Exercise prompt: Start at the line in the entries below that contains "Рекомендуем экскурсии из", stop at the line that contains "Patch bypassing online", and output exactly the lines in that span, both ends included.

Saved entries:
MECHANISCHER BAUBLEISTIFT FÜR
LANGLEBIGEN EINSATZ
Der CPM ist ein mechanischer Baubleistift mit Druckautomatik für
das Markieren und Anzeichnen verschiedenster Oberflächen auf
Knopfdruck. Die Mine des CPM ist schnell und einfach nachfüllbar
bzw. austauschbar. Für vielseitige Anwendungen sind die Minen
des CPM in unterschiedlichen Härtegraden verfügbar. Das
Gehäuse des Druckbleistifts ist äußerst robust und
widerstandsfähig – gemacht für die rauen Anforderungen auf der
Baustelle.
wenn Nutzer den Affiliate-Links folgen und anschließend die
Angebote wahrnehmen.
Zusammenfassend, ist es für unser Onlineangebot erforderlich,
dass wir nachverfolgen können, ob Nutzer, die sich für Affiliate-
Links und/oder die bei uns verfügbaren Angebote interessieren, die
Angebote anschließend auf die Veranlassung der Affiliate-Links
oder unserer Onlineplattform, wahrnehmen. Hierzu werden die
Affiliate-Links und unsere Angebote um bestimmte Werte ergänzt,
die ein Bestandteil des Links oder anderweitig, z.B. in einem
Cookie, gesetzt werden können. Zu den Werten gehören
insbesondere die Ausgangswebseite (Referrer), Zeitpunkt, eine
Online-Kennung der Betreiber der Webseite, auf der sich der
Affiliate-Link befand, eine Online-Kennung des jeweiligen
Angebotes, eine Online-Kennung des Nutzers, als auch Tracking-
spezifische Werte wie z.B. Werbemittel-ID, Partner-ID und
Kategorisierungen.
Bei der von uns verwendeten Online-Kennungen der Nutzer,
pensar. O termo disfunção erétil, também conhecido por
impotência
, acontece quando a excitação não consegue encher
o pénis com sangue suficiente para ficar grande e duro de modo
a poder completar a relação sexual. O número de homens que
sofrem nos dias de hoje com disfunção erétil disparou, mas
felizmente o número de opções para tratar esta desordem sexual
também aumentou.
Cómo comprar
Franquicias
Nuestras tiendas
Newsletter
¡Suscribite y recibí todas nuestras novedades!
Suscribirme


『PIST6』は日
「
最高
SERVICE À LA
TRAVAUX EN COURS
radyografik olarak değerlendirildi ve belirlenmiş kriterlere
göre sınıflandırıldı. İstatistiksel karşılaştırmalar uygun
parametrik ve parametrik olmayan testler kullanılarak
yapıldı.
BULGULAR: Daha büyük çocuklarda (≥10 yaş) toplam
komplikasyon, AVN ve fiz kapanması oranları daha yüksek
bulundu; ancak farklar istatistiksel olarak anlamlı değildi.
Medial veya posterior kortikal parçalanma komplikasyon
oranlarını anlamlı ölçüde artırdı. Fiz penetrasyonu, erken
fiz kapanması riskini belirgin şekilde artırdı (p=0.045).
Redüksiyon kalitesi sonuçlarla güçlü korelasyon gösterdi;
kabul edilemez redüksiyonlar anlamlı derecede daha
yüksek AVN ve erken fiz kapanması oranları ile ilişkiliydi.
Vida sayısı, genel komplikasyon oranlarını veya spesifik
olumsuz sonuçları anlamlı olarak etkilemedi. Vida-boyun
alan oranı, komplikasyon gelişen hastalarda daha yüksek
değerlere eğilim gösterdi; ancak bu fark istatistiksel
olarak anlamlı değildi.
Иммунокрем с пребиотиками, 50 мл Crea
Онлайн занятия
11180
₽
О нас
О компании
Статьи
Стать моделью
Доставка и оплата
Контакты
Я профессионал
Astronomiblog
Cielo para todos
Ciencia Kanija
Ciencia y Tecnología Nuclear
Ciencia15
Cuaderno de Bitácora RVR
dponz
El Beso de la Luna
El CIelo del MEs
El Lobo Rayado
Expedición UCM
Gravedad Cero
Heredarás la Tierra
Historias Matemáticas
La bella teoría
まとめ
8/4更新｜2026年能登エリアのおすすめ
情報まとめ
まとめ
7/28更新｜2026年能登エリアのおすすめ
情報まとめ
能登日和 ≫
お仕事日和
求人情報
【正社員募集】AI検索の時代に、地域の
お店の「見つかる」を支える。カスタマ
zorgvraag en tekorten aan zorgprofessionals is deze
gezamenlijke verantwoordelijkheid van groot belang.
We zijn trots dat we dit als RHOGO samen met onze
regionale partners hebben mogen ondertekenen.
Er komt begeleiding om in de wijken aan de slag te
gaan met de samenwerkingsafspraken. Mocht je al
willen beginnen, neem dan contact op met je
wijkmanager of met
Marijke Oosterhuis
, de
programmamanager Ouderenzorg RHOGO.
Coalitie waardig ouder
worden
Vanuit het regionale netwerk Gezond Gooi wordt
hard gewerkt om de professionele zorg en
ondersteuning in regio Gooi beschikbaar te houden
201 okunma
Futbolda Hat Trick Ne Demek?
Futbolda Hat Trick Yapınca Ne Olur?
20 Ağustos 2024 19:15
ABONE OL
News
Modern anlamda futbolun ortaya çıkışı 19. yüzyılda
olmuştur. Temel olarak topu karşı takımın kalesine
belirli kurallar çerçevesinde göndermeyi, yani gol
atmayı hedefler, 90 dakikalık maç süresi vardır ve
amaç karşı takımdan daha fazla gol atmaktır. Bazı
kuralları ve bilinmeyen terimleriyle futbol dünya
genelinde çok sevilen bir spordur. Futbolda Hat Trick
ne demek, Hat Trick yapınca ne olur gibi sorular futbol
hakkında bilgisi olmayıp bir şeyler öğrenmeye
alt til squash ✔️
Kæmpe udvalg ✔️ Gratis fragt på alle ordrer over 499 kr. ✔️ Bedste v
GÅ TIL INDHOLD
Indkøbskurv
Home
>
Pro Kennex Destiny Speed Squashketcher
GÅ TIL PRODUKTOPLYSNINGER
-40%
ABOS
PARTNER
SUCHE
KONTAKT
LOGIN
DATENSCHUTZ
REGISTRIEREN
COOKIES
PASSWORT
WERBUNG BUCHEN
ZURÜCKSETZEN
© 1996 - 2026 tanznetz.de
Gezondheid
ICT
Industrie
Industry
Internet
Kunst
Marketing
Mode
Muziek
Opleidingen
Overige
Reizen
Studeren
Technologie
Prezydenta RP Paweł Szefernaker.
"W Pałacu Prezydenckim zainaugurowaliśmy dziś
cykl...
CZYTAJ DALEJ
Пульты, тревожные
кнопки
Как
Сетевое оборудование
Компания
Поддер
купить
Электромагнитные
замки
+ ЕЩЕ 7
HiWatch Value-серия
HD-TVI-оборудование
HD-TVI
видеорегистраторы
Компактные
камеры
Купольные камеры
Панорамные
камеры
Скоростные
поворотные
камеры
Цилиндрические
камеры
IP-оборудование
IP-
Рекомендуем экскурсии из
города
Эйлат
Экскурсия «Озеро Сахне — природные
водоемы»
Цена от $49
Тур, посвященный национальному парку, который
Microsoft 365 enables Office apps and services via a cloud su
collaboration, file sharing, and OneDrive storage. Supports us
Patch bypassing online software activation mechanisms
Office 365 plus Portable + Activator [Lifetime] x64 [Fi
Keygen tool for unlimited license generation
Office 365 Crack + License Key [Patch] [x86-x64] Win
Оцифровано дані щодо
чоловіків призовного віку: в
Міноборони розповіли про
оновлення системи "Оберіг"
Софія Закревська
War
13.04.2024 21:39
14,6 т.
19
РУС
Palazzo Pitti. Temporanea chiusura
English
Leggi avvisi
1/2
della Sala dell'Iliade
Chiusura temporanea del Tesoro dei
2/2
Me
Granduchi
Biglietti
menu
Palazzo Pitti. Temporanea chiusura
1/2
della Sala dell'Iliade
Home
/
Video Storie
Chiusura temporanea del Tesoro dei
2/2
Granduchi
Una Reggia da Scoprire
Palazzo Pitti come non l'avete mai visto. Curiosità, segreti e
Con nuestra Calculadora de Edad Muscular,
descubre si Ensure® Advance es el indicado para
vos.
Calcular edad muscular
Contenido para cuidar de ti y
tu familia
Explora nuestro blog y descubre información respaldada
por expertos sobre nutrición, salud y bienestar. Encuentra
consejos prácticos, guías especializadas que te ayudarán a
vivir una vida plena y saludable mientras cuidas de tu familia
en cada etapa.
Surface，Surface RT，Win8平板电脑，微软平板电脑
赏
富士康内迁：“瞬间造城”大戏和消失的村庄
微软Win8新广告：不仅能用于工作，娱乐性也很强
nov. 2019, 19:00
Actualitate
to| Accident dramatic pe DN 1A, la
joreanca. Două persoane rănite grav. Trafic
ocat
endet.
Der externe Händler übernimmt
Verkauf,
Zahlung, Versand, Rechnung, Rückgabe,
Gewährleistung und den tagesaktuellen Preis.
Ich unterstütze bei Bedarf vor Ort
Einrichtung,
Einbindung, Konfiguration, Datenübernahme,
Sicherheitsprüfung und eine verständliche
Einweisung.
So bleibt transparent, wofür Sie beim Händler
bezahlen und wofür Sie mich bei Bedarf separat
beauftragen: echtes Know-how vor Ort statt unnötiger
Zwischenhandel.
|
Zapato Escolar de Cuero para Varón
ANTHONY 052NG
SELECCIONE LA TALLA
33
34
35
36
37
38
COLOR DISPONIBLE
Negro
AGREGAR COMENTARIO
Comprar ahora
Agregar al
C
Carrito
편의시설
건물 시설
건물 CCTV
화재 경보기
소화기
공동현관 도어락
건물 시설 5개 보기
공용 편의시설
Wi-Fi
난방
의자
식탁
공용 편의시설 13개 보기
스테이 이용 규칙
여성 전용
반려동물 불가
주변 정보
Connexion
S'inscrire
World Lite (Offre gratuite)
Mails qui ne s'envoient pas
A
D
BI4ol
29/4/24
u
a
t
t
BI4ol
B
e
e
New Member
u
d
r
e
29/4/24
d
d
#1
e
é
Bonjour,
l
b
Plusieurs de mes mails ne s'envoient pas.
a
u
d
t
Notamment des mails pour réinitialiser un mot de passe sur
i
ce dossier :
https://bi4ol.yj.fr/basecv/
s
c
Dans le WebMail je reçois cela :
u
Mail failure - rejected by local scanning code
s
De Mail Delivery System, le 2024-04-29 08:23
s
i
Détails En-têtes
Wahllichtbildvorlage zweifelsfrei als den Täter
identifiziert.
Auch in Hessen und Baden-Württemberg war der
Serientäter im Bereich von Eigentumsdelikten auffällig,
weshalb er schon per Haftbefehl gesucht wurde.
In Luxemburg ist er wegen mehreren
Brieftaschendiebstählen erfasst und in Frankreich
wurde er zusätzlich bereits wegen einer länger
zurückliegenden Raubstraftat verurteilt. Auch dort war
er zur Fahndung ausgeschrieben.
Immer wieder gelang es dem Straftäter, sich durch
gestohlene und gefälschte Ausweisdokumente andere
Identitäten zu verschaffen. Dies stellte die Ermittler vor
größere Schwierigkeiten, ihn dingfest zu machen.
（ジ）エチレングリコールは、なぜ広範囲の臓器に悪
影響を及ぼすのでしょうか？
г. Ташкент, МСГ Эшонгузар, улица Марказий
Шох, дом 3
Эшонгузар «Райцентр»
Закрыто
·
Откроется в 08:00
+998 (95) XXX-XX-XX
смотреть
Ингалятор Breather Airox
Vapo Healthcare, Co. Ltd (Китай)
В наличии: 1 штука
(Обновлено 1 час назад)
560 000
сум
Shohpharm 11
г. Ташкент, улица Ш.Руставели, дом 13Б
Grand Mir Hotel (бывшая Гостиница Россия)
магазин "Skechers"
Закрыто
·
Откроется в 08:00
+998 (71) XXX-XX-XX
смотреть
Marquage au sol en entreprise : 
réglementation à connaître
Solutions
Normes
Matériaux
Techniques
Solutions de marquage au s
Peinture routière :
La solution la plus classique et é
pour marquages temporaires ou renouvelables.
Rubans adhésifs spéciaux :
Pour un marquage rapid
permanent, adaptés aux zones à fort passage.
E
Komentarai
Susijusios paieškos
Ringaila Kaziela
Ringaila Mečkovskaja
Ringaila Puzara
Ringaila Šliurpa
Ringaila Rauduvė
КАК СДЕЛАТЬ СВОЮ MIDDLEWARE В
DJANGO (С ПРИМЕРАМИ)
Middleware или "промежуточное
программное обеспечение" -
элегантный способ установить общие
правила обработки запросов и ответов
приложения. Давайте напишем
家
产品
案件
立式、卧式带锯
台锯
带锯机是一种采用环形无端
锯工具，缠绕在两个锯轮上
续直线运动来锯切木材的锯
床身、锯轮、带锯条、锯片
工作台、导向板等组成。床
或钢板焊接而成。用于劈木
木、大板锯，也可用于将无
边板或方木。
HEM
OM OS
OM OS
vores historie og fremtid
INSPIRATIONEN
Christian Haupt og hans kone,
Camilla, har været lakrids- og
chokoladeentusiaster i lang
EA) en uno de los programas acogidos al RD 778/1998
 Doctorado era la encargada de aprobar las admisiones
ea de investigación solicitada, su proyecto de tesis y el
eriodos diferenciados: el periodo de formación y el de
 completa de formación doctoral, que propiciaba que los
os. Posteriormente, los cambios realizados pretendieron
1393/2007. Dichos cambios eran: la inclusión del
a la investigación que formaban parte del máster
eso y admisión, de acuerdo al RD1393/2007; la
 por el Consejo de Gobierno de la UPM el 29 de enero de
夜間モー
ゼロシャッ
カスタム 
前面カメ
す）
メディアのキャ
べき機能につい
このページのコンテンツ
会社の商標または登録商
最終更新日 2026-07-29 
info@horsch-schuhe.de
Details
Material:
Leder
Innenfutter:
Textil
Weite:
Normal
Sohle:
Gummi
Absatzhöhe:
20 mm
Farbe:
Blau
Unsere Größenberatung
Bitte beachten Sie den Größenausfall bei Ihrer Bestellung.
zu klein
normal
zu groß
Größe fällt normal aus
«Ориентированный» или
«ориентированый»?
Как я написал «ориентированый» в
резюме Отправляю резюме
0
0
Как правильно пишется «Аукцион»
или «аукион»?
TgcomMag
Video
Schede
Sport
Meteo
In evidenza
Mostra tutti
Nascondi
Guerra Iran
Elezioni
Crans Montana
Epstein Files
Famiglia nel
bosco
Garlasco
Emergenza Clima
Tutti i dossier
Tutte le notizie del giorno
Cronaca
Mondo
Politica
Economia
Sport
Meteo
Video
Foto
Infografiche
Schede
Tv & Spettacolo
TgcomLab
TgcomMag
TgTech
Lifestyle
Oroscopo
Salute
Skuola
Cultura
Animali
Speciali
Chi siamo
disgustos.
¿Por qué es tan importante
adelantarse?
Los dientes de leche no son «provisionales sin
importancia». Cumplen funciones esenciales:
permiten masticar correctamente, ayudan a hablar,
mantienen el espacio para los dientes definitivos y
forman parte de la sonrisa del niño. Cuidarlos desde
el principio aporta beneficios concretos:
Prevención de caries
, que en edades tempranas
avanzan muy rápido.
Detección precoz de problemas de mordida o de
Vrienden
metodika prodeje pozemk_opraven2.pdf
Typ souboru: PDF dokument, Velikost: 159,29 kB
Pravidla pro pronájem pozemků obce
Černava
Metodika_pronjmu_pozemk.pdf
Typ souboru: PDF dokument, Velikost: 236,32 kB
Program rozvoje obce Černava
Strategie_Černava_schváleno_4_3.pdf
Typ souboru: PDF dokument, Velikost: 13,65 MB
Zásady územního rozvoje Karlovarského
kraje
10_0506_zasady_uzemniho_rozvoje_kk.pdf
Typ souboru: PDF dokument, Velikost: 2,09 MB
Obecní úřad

Response to this task:
Рекомендуем экскурсии из
города
Эйлат
Экскурсия «Озеро Сахне — природные
водоемы»
Цена от $49
Тур, посвященный национальному парку, который
Microsoft 365 enables Office apps and services via a cloud su
collaboration, file sharing, and OneDrive storage. Supports us
Patch bypassing online software activation mechanisms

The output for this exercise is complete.